▶ _WHAT IS EXPECTED_
Below are entries; count the lines containing the string "Census". The answer is that number alone.

▶ _Items from a dataset_
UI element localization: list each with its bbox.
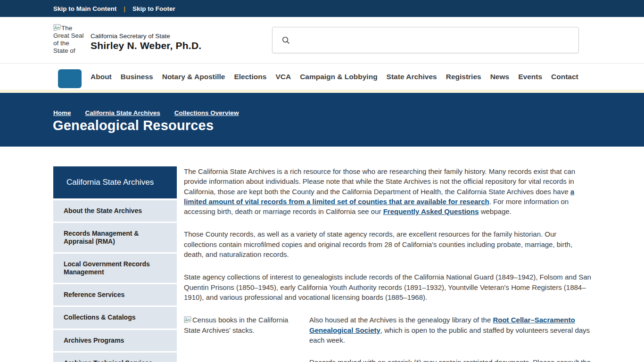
page-title-band: HomeCalifornia State ArchivesCollections…: [0, 93, 644, 147]
text-segment: webpage.: [479, 207, 512, 215]
main-content: California State Archives About the Stat…: [0, 147, 644, 362]
paragraph-county-records: Those County records, as well as a varie…: [184, 229, 591, 259]
breadcrumb: HomeCalifornia State ArchivesCollections…: [53, 109, 239, 116]
page-title: Genealogical Resources: [53, 118, 214, 133]
nav-item-list: AboutBusinessNotary & ApostilleElections…: [91, 64, 578, 90]
skip-links-separator: |: [124, 5, 125, 12]
article-body: The California State Archives is a rich …: [184, 166, 591, 362]
text-segment: Those County records, as well as a varie…: [184, 230, 572, 258]
skip-to-main-link[interactable]: Skip to Main Content: [53, 5, 116, 12]
site-search[interactable]: [272, 27, 579, 53]
text-segment: Also housed at the Archives is the genea…: [309, 316, 493, 324]
paragraph-state-agency: State agency collections of interest to …: [184, 272, 591, 302]
nav-item[interactable]: Campaign & Lobbying: [300, 73, 377, 81]
home-nav-button[interactable]: [58, 69, 82, 88]
sidebar-item[interactable]: Collections & Catalogs: [53, 307, 177, 328]
officer-name: Shirley N. Weber, Ph.D.: [91, 40, 201, 51]
text-segment: State agency collections of interest to …: [184, 273, 591, 301]
text-segment: The California State Archives is a rich …: [184, 167, 575, 196]
nav-item[interactable]: Business: [121, 73, 153, 81]
sidebar-title: California State Archives: [53, 166, 177, 198]
paragraph-root-cellar: Also housed at the Archives is the genea…: [309, 315, 591, 345]
main-navigation: AboutBusinessNotary & ApostilleElections…: [0, 64, 644, 90]
search-icon: [281, 36, 290, 45]
sidebar-item[interactable]: Archives Programs: [53, 330, 177, 351]
search-input[interactable]: [295, 36, 572, 44]
paragraph-restricted-note: Records marked with an asterisk (*) may …: [309, 357, 591, 362]
content-link[interactable]: Frequently Asked Questions: [383, 207, 479, 215]
skip-to-footer-link[interactable]: Skip to Footer: [132, 5, 175, 12]
nav-item[interactable]: Contact: [551, 73, 578, 81]
sidebar-item[interactable]: About the State Archives: [53, 200, 177, 222]
nav-item[interactable]: State Archives: [387, 73, 437, 81]
nav-item[interactable]: News: [490, 73, 510, 81]
broken-image-icon: [53, 24, 61, 31]
site-header: The Great Seal of the State of Californi…: [0, 17, 644, 64]
accent-strip: [0, 90, 644, 93]
broken-image-icon: [184, 316, 191, 323]
breadcrumb-link[interactable]: California State Archives: [85, 109, 160, 116]
text-segment: Records marked with an asterisk (*) may …: [309, 358, 591, 362]
nav-item[interactable]: Events: [518, 73, 542, 81]
sidebar-item[interactable]: Archives Technical Services Programs: [53, 353, 177, 362]
state-seal-broken-image[interactable]: The Great Seal of the State of: [53, 24, 84, 63]
nav-item[interactable]: Registries: [446, 73, 481, 81]
agency-name: California Secretary of State: [91, 33, 170, 40]
skip-links-bar: Skip to Main Content | Skip to Footer: [0, 0, 644, 17]
paragraph-intro: The California State Archives is a rich …: [184, 166, 591, 216]
sidebar-item[interactable]: Reference Services: [53, 284, 177, 305]
sidebar: California State Archives About the Stat…: [53, 166, 177, 362]
breadcrumb-link[interactable]: Collections Overview: [174, 109, 239, 116]
nav-item[interactable]: About: [91, 73, 112, 81]
sidebar-item-list: About the State ArchivesRecords Manageme…: [53, 200, 177, 362]
nav-item[interactable]: VCA: [275, 73, 291, 81]
sidebar-item[interactable]: Records Management & Appraisal (RMA): [53, 223, 177, 252]
figure-alt-text: Census books in the California State Arc…: [184, 316, 288, 334]
sidebar-item[interactable]: Local Government Records Management: [53, 254, 177, 283]
census-books-broken-image: Census books in the California State Arc…: [184, 315, 300, 335]
breadcrumb-link[interactable]: Home: [53, 109, 71, 116]
bottom-row: Census books in the California State Arc…: [184, 315, 591, 362]
nav-item[interactable]: Elections: [234, 73, 266, 81]
nav-item[interactable]: Notary & Apostille: [162, 73, 225, 81]
right-column: Also housed at the Archives is the genea…: [309, 315, 591, 362]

▶ _ANSWER_
3